Detention powers of the Executive have also been expanded to detain asylum seekers and refugees indefinitely, powers that were found to be valid by the High Court in Al Kateb in 2007.
These are just a few examples of executive overreach, accepted by parliaments. And there are several more in the pipeline including counter-terrorism laws, restrictions on freedom of speech and association, invasions of privacy and punitive sanctions for those receiving welfare support.
Parliamentary restraint is especially important in Australia where we have an ‘exceptionalist’ approach to the protection of human rights. While Australia has played an active role in negotiating the human rights treaties they have typically not been introduced into Australian law by Parliament. Key treaties such as International Convention on Civil and Political Rights and Convention on the Rights of the Rights of the Child are not directly applicable by our courts, so that the Magna Carta probation on arbitrary detention is not part of our law.
Our Constitution protects the freedom of religion, the right to compensation for the acquisition of property and the right to vote, and implies a right of political communication…but very little more. As is well known, unlike every other common law country in the world, Australia has no Bill of Rights. We have very little human rights legislation other than the laws prohibiting discrimination on the basis of race, sex, disability and age.

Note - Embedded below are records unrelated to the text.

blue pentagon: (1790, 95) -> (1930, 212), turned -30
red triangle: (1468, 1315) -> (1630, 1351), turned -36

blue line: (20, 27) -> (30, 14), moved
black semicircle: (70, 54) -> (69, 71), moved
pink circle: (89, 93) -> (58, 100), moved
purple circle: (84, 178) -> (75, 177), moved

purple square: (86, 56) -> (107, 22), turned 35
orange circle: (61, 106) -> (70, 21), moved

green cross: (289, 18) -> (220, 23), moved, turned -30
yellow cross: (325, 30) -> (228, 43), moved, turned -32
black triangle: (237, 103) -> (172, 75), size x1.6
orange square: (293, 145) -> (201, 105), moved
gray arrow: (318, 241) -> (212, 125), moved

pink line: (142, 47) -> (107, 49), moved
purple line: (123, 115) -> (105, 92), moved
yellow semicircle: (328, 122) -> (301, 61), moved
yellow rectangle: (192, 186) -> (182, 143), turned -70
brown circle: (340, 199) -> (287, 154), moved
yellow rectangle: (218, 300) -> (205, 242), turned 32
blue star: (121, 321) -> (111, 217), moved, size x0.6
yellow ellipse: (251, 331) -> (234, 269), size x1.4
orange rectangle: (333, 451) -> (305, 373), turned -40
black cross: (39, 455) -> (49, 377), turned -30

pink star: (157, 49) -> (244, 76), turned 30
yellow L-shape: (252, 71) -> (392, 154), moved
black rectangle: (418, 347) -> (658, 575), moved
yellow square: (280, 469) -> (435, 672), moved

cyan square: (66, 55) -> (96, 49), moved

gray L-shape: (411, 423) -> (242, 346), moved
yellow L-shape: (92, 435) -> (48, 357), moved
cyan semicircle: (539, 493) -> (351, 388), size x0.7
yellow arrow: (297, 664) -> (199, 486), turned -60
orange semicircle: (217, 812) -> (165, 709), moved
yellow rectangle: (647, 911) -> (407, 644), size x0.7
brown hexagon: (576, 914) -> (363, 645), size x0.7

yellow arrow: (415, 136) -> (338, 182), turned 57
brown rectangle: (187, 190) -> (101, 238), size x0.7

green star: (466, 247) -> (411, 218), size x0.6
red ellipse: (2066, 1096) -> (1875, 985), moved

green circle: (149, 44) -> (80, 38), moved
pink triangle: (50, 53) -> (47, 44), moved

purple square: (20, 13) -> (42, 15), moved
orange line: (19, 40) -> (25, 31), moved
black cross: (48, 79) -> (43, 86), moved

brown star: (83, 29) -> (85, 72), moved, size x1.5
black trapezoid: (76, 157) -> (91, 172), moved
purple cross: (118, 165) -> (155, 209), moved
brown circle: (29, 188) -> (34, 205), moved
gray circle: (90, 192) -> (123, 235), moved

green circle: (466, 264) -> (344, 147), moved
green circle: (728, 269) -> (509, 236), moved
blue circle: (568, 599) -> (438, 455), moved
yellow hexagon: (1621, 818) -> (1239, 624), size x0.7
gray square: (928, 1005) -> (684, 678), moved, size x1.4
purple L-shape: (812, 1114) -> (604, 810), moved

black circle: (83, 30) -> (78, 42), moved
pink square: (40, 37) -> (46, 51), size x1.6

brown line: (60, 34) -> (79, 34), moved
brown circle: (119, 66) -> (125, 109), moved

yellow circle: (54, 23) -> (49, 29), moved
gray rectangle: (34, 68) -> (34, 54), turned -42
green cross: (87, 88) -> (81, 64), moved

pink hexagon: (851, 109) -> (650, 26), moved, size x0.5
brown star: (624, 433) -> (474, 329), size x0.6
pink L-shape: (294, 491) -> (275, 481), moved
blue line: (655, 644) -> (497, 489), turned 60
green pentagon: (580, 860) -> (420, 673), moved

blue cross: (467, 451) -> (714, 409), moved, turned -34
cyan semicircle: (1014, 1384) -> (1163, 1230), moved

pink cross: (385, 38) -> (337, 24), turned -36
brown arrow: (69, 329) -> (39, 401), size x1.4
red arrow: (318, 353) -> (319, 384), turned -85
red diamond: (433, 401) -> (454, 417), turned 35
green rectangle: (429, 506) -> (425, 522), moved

But, it might be thought, as a last resort we can rely on the courts to protect our common law rights. Laws passed by parliament are not to be construed as abrogating fundamental common law rights, privileges and immunities in the absence of clear words. Our courts have, where possible, employed the principle of ‘legality’ to adopt a restrictive interpretation of legislation to protect common law freedoms. But in practice this has not proved to be as effective a protection as one might have hoped as many laws today are drafted with such precision or are constantly amended, so that ambiguities are increasingly hard to find.
In the Malaysian case, for example, the High Court found that under the Migration Act the Minister could not send asylum seekers to Malaysia as that nation had not ratified the Refugees Convention. The Government returned to Parliament to delete the offending clause.
Over the last 800 years, judges have continued to assert the rule of law against the executive. Time and again the High Court has limited executive discretion by reference to the principle of legality. Time and again the Government has been successful in asking Parliament to tighten up legislation to permit what was hitherto illegal.
We must ask ourselves ‘what then is to be done to protect democratic rights and freedoms in Australia?’
Celebrations of Magna Carta this year could reignite calls for some form of legislated Bill of Rights. Had we such an articulation of rights it would give greater scope for the courts to assess the validity of legislation against human rights benchmarks. Another option is to strengthen scrutiny by the Joint Parliamentary Committee on Human Rights.
I suggest that the most effective, if long term, solution is to improve our education of young Australians so they better understand and value the Constitutional protections for democracy and the rule of law. It is for this reason that Australian Human Rights Commission places a strong emphasis on education and has developed educational resources to explain the importance of the Magna Carta on its 800th anniversary. The resources include a short video, an interactive infographic and teacher resources (available at https://www.humanrights.gov.au/magnacarta/).
Our liberties depend upon an informed and committed community. The idea of a ‘fair go’ is understood by most Australians and, indeed, is probably as close to a bill of rights as we are likely to get. I place my trust in the Australian people to ensure that this quintessentially Australian idea is guaranteed to all of us.